Whenever the word "your" turns up in a line below, that line should be copied.

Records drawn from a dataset
= Beginning of Section =

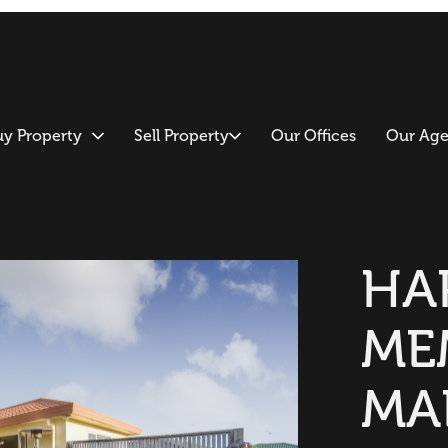
uy Property
Sell Property
Our Offices
Our Age
HA
ME
MA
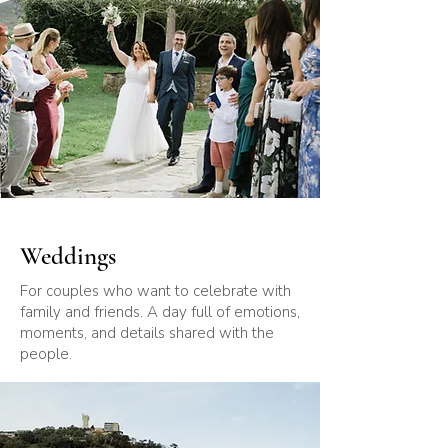
Weddings
For couples who want to celebrate with
family and friends. A day full of emotions,
moments, and details shared with the
people.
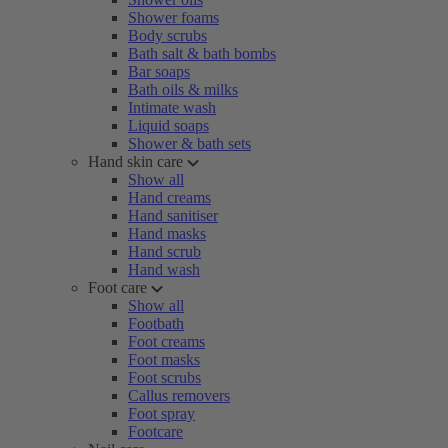
Shower foams
Body scrubs
Bath salt & bath bombs
Bar soaps
Bath oils & milks
Intimate wash
Liquid soaps
Shower & bath sets
Hand skin care
Show all
Hand creams
Hand sanitiser
Hand masks
Hand scrub
Hand wash
Foot care
Show all
Footbath
Foot creams
Foot masks
Foot scrubs
Callus removers
Foot spray
Footcare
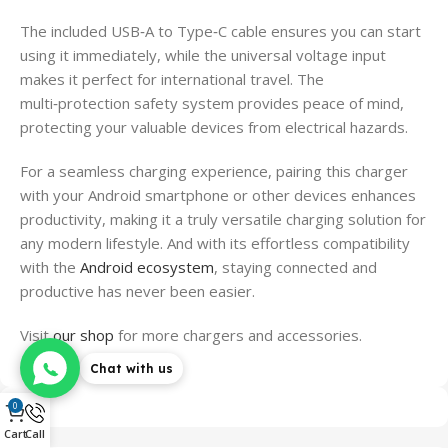
The included USB‑A to Type‑C cable ensures you can start
using it immediately, while the universal voltage input
makes it perfect for international travel. The
multi‑protection safety system provides peace of mind,
protecting your valuable devices from electrical hazards.
For a seamless charging experience, pairing this charger
with your Android smartphone or other devices enhances
productivity, making it a truly versatile charging solution for
any modern lifestyle. And with its effortless compatibility
with the
Android ecosystem
, staying connected and
productive has never been easier.
Visit
our shop
for more chargers and accessories.
Chat with us
0
Cart
Call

= End of Section =

- **SOLUTION TO THE PROBLEM**
protecting your valuable devices from electrical hazards.
with your Android smartphone or other devices enhances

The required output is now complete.